» DATA FOR REVIEW
<<<<

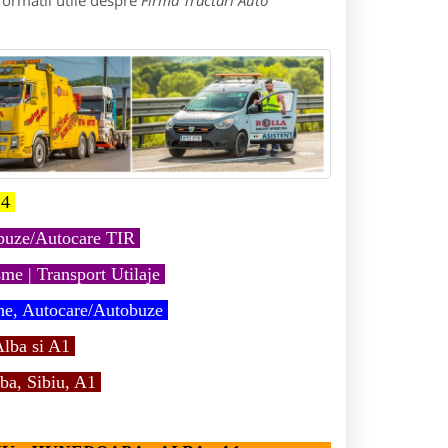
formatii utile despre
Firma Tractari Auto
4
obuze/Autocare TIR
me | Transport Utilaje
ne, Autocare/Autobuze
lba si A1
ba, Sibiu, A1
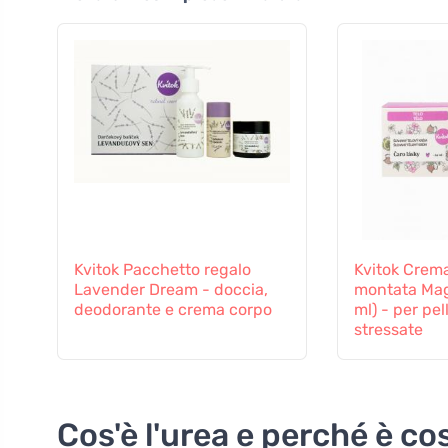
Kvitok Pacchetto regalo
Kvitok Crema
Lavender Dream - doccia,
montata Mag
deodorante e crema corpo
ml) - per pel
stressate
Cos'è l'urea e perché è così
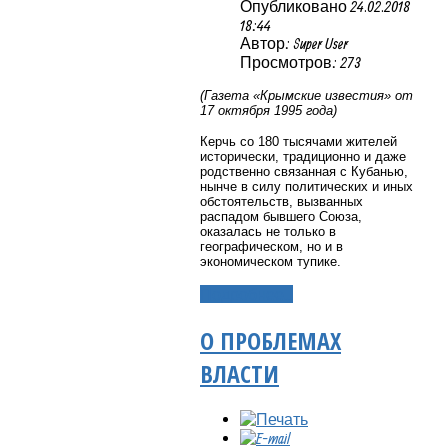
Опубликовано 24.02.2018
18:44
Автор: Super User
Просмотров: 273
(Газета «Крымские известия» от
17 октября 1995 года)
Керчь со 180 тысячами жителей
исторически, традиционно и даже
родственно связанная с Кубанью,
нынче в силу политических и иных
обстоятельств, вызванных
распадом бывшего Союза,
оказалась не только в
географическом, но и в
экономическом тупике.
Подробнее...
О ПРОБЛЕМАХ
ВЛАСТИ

>>>>

Start at the line with "Керчь со 180 тысячами жителей" and stop at the end of the records. Write those lines out exactly and add nothing.

Керчь со 180 тысячами жителей
исторически, традиционно и даже
родственно связанная с Кубанью,
нынче в силу политических и иных
обстоятельств, вызванных
распадом бывшего Союза,
оказалась не только в
географическом, но и в
экономическом тупике.
Подробнее...
О ПРОБЛЕМАХ
ВЛАСТИ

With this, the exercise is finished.